**Supplied information**

+ + + + +

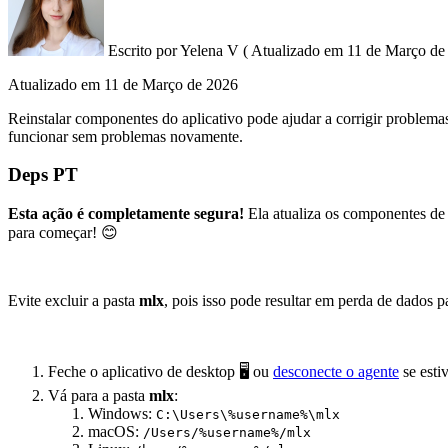
Escrito por
Yelena V
(
Atualizado em
11 de Março de 
Atualizado em
11 de Março de 2026
Reinstalar componentes do aplicativo pode ajudar a corrigir problema
funcionar sem problemas novamente.
Deps PT
Esta ação é completamente segura!
Ela atualiza os componentes de 
para começar! 😊
Evite excluir a pasta
mlx
, pois isso pode resultar em perda de dados pa
Feche o aplicativo de desktop 🖥️ ou
desconecte o agente
se esti
Vá para a pasta
mlx
:
Windows:
C:\Users\%username%\mlx
macOS:
/Users/%username%/mlx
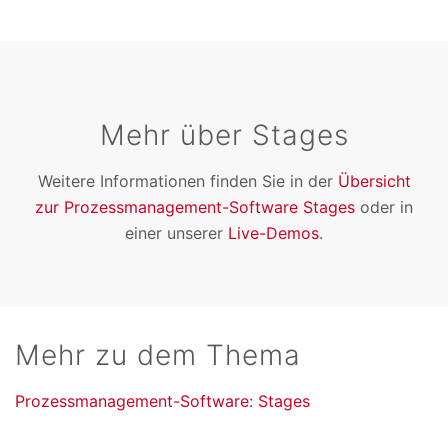
Mehr über Stages
Weitere Informationen finden Sie in der
Übersicht
zur Prozessmanagement-Software Stages
oder in
einer unserer
Live-Demos
.
Mehr zu dem Thema
Prozessmanagement-Software: Stages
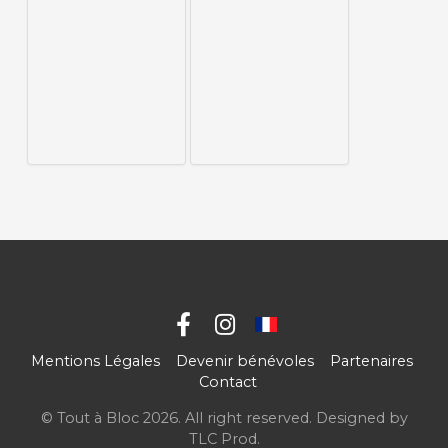
Mentions Légales
Devenir bénévoles
Partenaires
Contact
© Tout à Bloc 2026. All right reserved. Designed by
TLC Prod
.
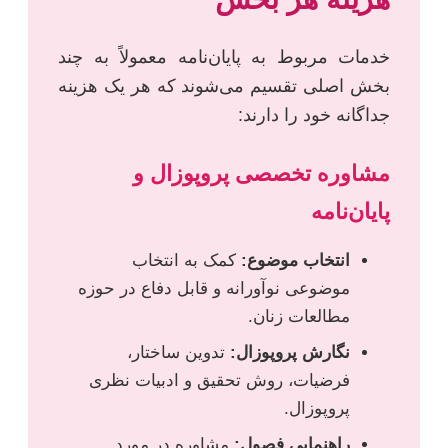
خدمات مربوط به پایان‌نامه معمولاً به چند
بخش اصلی تقسیم می‌شوند که هر یک هزینه
جداگانه خود را دارند:
مشاوره تخصصی پروپوزال و
پایان‌نامه
انتخاب موضوع:
کمک به انتخاب
موضوعی نوآورانه و قابل دفاع در حوزه
مطالعات زنان.
نگارش پروپوزال:
تدوین ساختار،
فرضیات، روش تحقیق و ادبیات نظری
پروپوزال.
راهنمایی فصول:
مشاوره در مورد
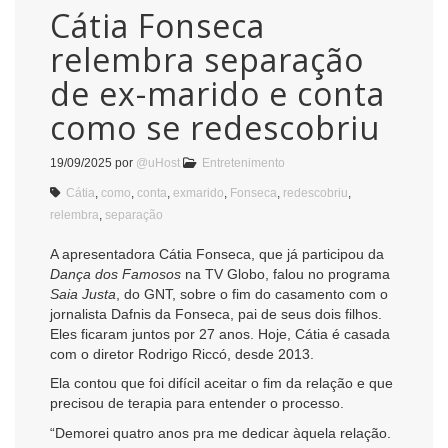
Cátia Fonseca
relembra separação
de ex-marido e conta
como se redescobriu
19/09/2025
por
@uHost
Entretenimento
Cátia
,
como
,
conta
,
exmarido
,
Fonseca
,
redescobriu
,
relembra
,
separação
A apresentadora Cátia Fonseca, que já participou da
Dança dos Famosos
na TV Globo, falou no programa
Saia Justa
, do GNT, sobre o fim do casamento com o
jornalista Dafnis da Fonseca, pai de seus dois filhos.
Eles ficaram juntos por 27 anos. Hoje, Cátia é casada
com o diretor Rodrigo Riccó, desde 2013.
Ela contou que foi difícil aceitar o fim da relação e que
precisou de terapia para entender o processo.
“Demorei quatro anos pra me dedicar àquela relação.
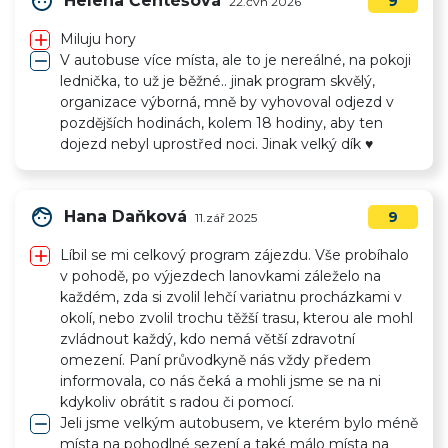
face
Helena Čentéšová
9
22.čvn 2026
add
Miluju hory
remove
V autobuse více místa, ale to je nereálné, na pokoji
lednička, to už je běžné.. jinak program skvělý,
organizace výborná, mně by vyhovoval odjezd v
pozdějších hodinách, kolem 18 hodiny, aby ten
dojezd nebyl uprostřed noci. Jinak velký dík ♥️
face
Hana Daňková
9
11.zář 2025
add
Líbil se mi celkový program zájezdu. Vše probíhalo
v pohodě, po výjezdech lanovkami záleželo na
každém, zda si zvolil lehčí variatnu procházkami v
okolí, nebo zvolil trochu těžší trasu, kterou ale mohl
zvládnout každý, kdo nemá větší zdravotní
omezení. Paní průvodkyně nás vždy předem
informovala, co nás čeká a mohli jsme se na ni
kdykoliv obrátit s radou či pomocí.
remove
Jeli jsme velkým autobusem, ve kterém bylo méně
místa na pohodlné sezení a také málo místa na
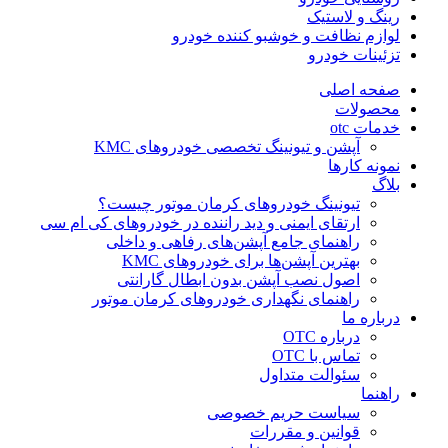
رینگ و لاستیک
لوازم نظافت و خوشبو کننده خودرو
تزئینات خودرو
صفحه اصلی
محصولات
خدمات otc
آپشن و تیونینگ تخصصی خودروهای KMC
نمونه کارها
بلاگ
تیونینگ خودروهای کرمان موتور چیست؟
ارتقای ایمنی و دید راننده در خودروهای کی ام سی
راهنمای جامع آپشن‌های رفاهی و داخلی
بهترین آپشن‌ها برای خودروهای KMC
اصول نصب آپشن بدون ابطال گارانتی
راهنمای نگهداری خودروهای کرمان موتور
درباره ما
درباره OTC
تماس با OTC
سئوالت متداول
راهنما
سیاست حریم خصوصی
قوانین و مقررات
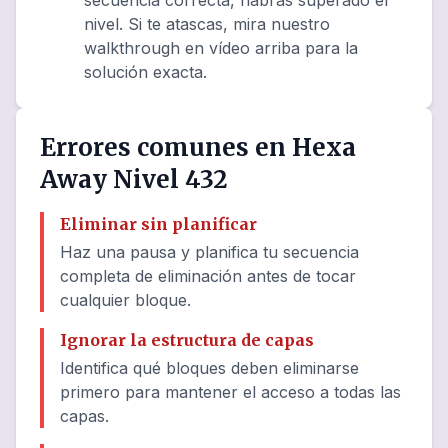
secuencia correcta, habrás superado el
nivel. Si te atascas, mira nuestro
walkthrough en vídeo arriba para la
solución exacta.
Errores comunes en Hexa
Away Nivel 432
Eliminar sin planificar
Haz una pausa y planifica tu secuencia
completa de eliminación antes de tocar
cualquier bloque.
Ignorar la estructura de capas
Identifica qué bloques deben eliminarse
primero para mantener el acceso a todas las
capas.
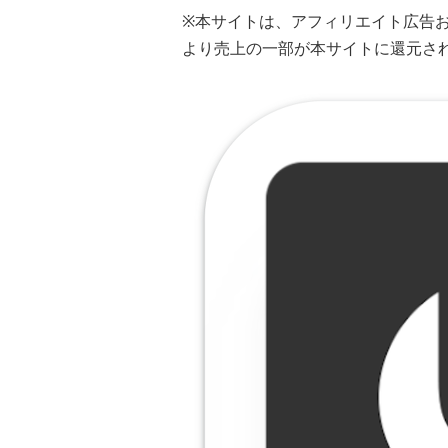
※本サイトは、アフィリエイト広告
より売上の一部が本サイトに還元さ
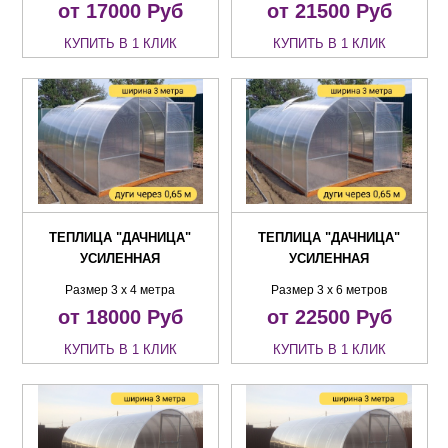
от 17000
Руб
от 21500
Руб
КУПИТЬ В 1 КЛИК
КУПИТЬ В 1 КЛИК
ТЕПЛИЦА "ДАЧНИЦА"
ТЕПЛИЦА "ДАЧНИЦА"
УСИЛЕННАЯ
УСИЛЕННАЯ
Размер 3 х 4 метра
Размер 3 х 6 метров
от 18000
Руб
от 22500
Руб
КУПИТЬ В 1 КЛИК
КУПИТЬ В 1 КЛИК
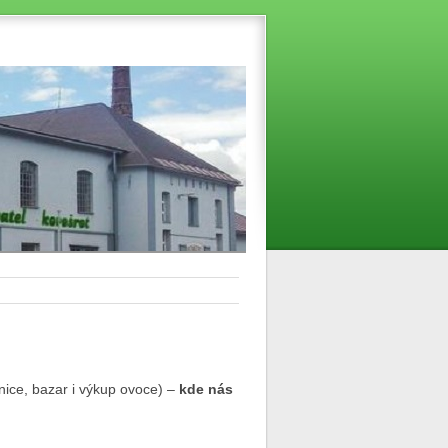
nice, bazar i výkup ovoce) –
kde nás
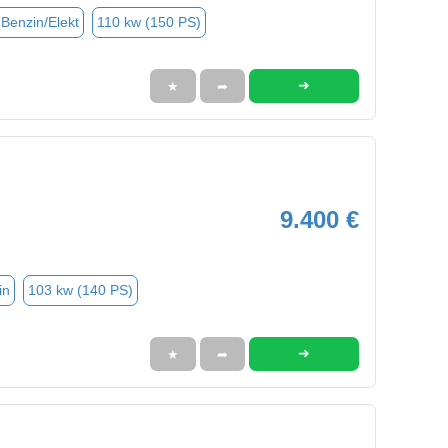
(Benzin/Elekt
110 kw (150 PS)
➜
★
➦
9.400 €
in
103 kw (140 PS)
➜
★
➦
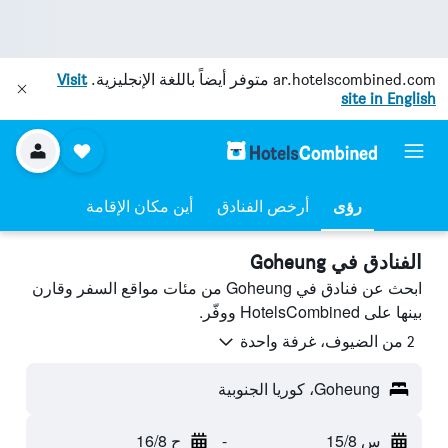
ar.hotelscombined.com
متوفر أيضاً باللغة الإنجليزية.
Visit
site in English
رؤى
أرخص الفنادق
أين مكان الإقامة
الفنادق في Goheung
ابحث عن فنادق في Goheung من مئات مواقع السفر وقارن
بينها على HotelsCombined ووفّر.
2 من الضيوف، غرفة واحدة
Goheung، كوريا الجنوبية
س 15/8
-
ح 16/8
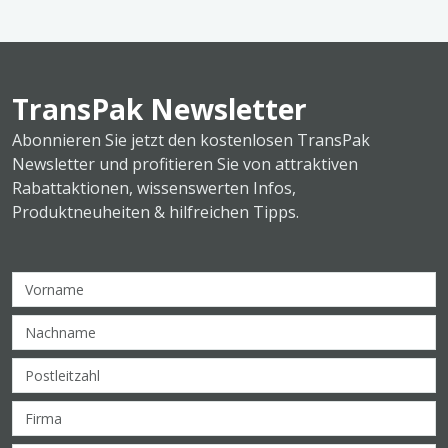
TransPak Newsletter
Abonnieren Sie jetzt den kostenlosen TransPak
Newsletter und profitieren Sie von attraktiven
Rabattaktionen, wissenswerten Infos,
Produktneuheiten & hilfreichen Tipps.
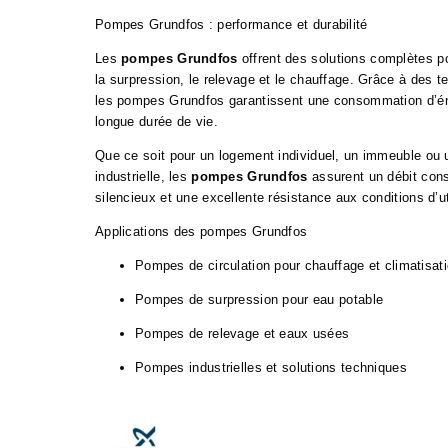
Pompes Grundfos : performance et durabilité
Les
pompes Grundfos
offrent des solutions complètes pou
la surpression, le relevage et le chauffage. Grâce à des t
les pompes Grundfos garantissent une consommation d’éne
longue durée de vie.
Que ce soit pour un logement individuel, un immeuble ou u
industrielle, les
pompes Grundfos
assurent un débit cons
silencieux et une excellente résistance aux conditions d’ut
Applications des pompes Grundfos
Pompes de circulation pour chauffage et climatisat
Pompes de surpression pour eau potable
Pompes de relevage et eaux usées
Pompes industrielles et solutions techniques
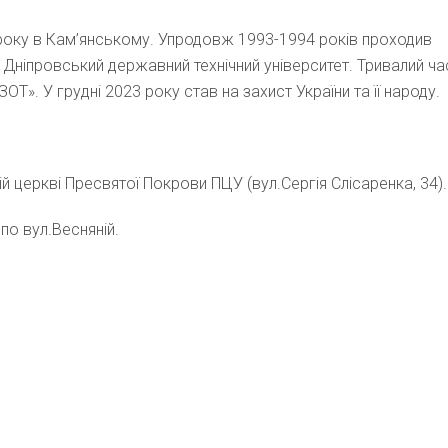
року в Кам’янському. Упродовж 1993-1994 років проходив
 Дніпровський державний технічний університет. Тривалий ча
». У грудні 2023 року став на захист України та її народу.
ій церкві Пресвятої Покрови ПЦУ (вул.Сергія Слісаренка, 34).
по вул.Весняній.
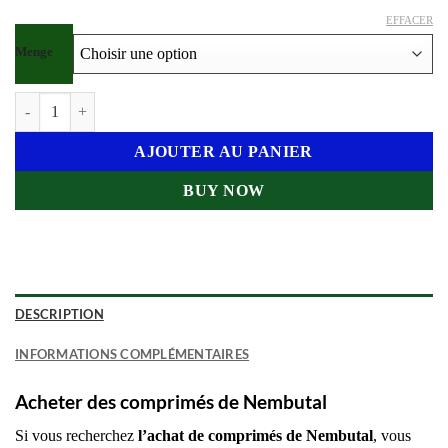
EFFACER
Menge
quantité de Acheter des comprimés de Nembutal
AJOUTER AU PANIER
BUY NOW
DESCRIPTION
INFORMATIONS COMPLÉMENTAIRES
Acheter des comprimés de Nembutal
Si vous recherchez
l’achat de comprimés de Nembutal
, vous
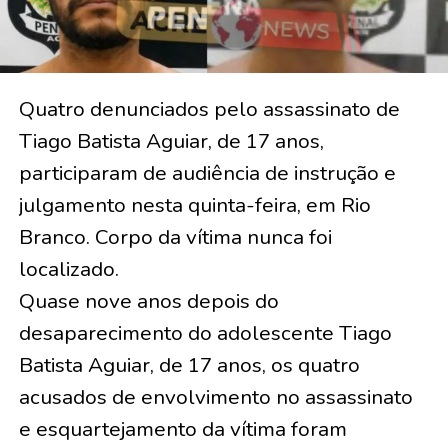
Quatro denunciados pelo assassinato de
Tiago Batista Aguiar, de 17 anos,
participaram de audiência de instrução e
julgamento nesta quinta-feira, em Rio
Branco. Corpo da vítima nunca foi
localizado.
Quase nove anos depois do
desaparecimento do adolescente Tiago
Batista Aguiar, de 17 anos, os quatro
acusados de envolvimento no assassinato
e esquartejamento da vítima foram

+ + + + +

**What the task asks**
Write only the number of lines in the listing that hold the word "relevage".

**Written solution**
2